Stored data entries

^^^^

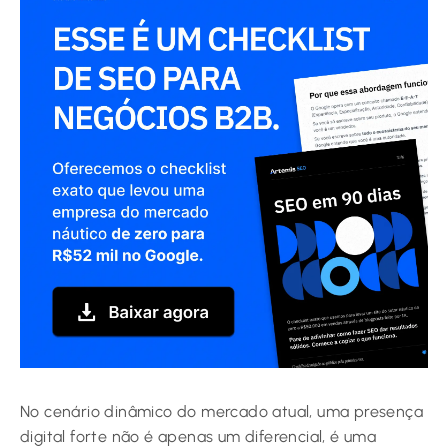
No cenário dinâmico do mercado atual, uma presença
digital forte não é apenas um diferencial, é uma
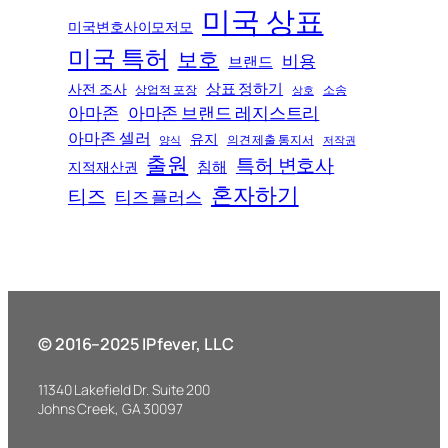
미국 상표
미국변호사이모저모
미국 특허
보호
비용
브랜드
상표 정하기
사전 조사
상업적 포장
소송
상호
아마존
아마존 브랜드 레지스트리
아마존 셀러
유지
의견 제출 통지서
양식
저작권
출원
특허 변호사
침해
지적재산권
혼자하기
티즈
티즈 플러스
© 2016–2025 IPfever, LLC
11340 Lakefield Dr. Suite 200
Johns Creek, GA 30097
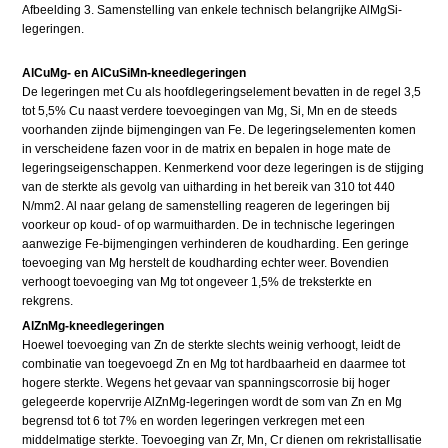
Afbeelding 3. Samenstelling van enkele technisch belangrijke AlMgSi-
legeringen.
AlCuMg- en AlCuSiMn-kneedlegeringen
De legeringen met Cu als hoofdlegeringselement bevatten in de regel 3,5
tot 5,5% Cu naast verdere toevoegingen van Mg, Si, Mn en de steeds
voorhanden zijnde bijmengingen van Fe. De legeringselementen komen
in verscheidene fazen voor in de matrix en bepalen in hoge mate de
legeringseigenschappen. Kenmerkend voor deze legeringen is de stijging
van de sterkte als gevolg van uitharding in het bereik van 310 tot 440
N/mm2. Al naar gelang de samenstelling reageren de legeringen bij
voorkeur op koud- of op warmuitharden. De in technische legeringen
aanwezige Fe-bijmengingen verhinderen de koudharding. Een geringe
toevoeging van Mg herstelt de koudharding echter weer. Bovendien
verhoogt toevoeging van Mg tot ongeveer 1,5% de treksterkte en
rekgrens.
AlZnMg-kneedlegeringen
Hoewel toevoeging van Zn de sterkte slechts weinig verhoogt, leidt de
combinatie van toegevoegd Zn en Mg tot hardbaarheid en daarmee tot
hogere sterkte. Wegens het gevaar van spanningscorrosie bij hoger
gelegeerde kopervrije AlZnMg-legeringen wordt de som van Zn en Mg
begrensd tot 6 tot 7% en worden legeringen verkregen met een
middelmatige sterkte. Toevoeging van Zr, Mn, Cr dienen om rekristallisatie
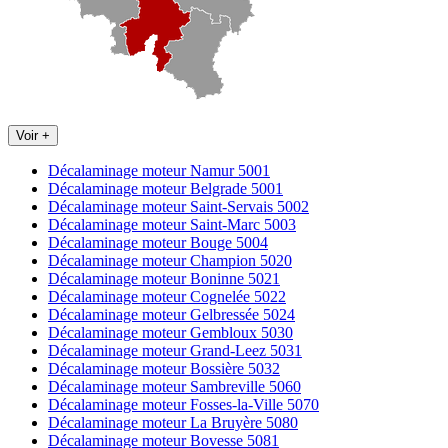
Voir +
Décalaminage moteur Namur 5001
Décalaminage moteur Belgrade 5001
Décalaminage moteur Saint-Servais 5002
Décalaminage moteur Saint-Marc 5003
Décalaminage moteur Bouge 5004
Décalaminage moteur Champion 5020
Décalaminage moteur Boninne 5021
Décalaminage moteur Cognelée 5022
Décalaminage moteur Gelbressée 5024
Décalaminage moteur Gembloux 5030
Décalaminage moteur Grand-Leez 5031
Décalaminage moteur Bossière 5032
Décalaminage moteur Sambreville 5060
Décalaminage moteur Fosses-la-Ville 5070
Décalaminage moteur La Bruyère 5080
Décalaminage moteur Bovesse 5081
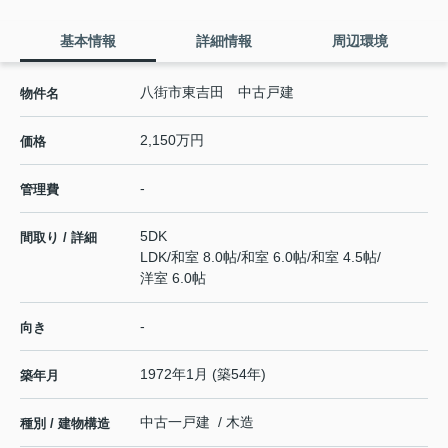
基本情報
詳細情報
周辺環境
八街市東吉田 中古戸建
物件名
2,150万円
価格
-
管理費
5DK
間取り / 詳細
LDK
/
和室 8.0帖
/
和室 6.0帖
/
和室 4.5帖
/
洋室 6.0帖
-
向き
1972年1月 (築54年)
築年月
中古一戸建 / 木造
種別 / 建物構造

^^^^

* _REQUIREMENT_
The lines of the records that contain the string "koudharding" should be located and copied.

* _RESPONSE BELOW_
aanwezige Fe-bijmengingen verhinderen de koudharding. Een geringe
toevoeging van Mg herstelt de koudharding echter weer. Bovendien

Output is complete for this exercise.